– Ма-ам, – виновато шепчу я, прижимая лицо к ее груди. Ночнушка тонко пахнет стиральным порошком, руки – кремом, запах которого я помню еще с детства. – Я тебе не говорила…
Мама охает, прижимает ко рту руку:
– Бедная моя, что же ты не сказала? Как же ты?
– Я боялась, что ты не пустишь меня на работу.
Она долго гладит мою голову, лежащую у нее на коленях, молчит.
– Обещай, что не будешь там задерживаться, – говорит она. – Хочешь, я лягу здесь, с тобой?
– Хочу, мам.
Глаза закрываются, темнота уносит меня, но там, в темноте, витают тонкие мамины запахи.
– Мам, – шепчу я, ненадолго выныривая, – а у меня сегодня было свидание. Мы вместе работаем. Он присмотрит…
– Ты спи, – говорит мама, и я засыпаю.
30 ноября, среда
Старые казармы хорошо смотрятся в кино: Фандорин взбегает по мощным широким лестницам, придерживаясь рукой за ажурные кованые перила, прыгает по изящным изломам крыш и, перегибаясь, смотрит вниз на заснеженный двор.
А мне здесь очень плохо. Я вдыхаю запах канализации, мерзну в темных коридорах, боюсь прислониться к липкой стене.
Мне показывают комнаты: маленькие, перегороженные шкафами.

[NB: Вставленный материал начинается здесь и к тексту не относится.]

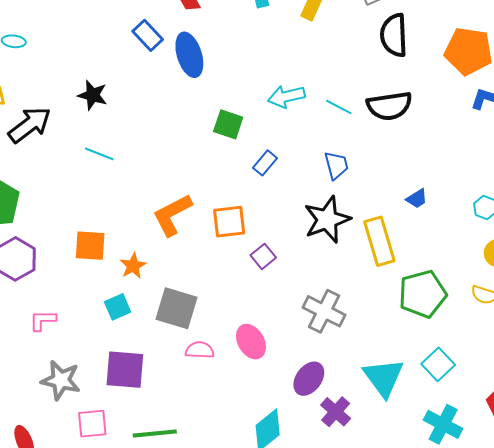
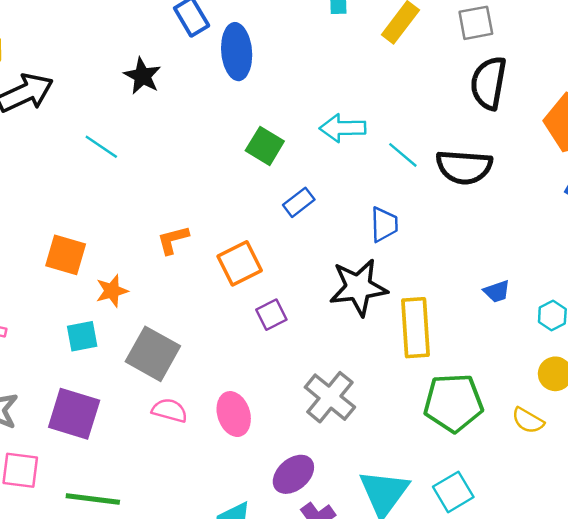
black star: (93, 95) -> (142, 76), moved
blue trapezoid: (417, 199) -> (497, 291), moved
orange L-shape: (172, 215) -> (173, 240), size x0.6
orange square: (229, 222) -> (240, 263), turned -33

Входя, я упираюсь взглядом в их фанерные спины. Обои выцвели, вещи валяются как попало, следы потеков украшают стены и потолок желто-зелеными заплесневелыми кляксами, отслаивается и падает кусками штукатурка. Говорят, большой пласт, рухнув, едва не убил ребенка. Идем в комнату, где это случилось: дыра в потолке зияет ромбами гнилой обрешетки.
Кухня заброшена: загаженные плиты, окно, разбитое и заложенное фанерой, свернутые краны и ручки.
– Где вы готовите? – спрашиваю я.
За моей спиной волнуется толпа обреченных здесь жить.
– Плитки в комнатах, чайники электрические… – раздаются сразу несколько голосов.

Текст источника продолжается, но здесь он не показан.